I have a dataset called weather and it contains one column 'Date' that looks like this.
Date |
---|
2020-01-01 |
2020-01-02 |
2020-02-01 |
2020-02-04 |
2020-03-01 |
2020-04-01 |
2020-04-02 |
2020-04-03 |
2020-04-04 |
2020-05-01 |
2020-06-01 |
2020-07-01 |
2020-08-01 |
2020-09-01 |
2020-10-01 |
2020-11-01 |
2020-01-01 |
2020-02-01 |
2020-04-01 |
2020-05-01 |
2020-06-01 |
2020-07-01 |
2020-08-01 |
2020-09-01 |
2020-10-01 |
2020-11-01 |
2020-12-01 |
2020-01-01 |
The problem is the year is always 2020 when it should be 2020, 2021, and 2022.
The desired column looks like this
Date |
---|
2020-01-01 |
2020-01-02 |
2020-02-01 |
2020-02-04 |
2020-03-01 |
2020-04-01 |
2020-04-02 |
2020-04-03 |
2020-04-04 |
2020-05-01 |
2020-06-01 |
2020-07-01 |
2020-08-01 |
2020-09-01 |
2020-10-01 |
2020-11-01 |
2021-01-01 |
2021-02-01 |
2021-04-01 |
2021-05-01 |
2021-06-01 |
2021-07-01 |
2021-08-01 |
2021-09-01 |
2021-10-01 |
2021-11-01 |
2021-12-01 |
2022-01-01 |
Each year's last month is not necessarily 12, but the new year starts with month 01.
Here is my code:
month = ['01','02','03','04','05','06','07','08','09','10','11','12']
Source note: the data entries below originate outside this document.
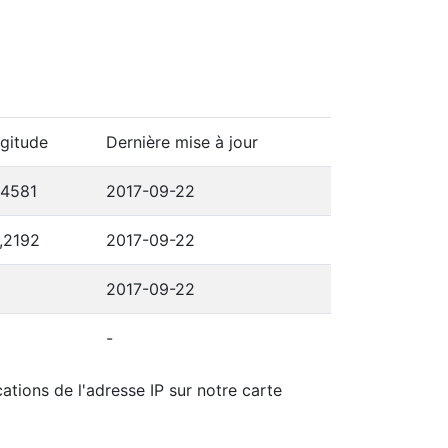
gitude
Dernière mise à jour
,4581
2017-09-22
,2192
2017-09-22
2017-09-22
-
ations de l'adresse IP sur notre carte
for i in range(len(weather['Date'])):
year = 2022
for j in range(len(month)):
if weather['Date'][i][5:7] == '01':
weather['Date'][i] = weather['Date'][i].apply(lambda x: 'year' + x[5:])
Is there any suggestion for fixing my code and getting the desired column?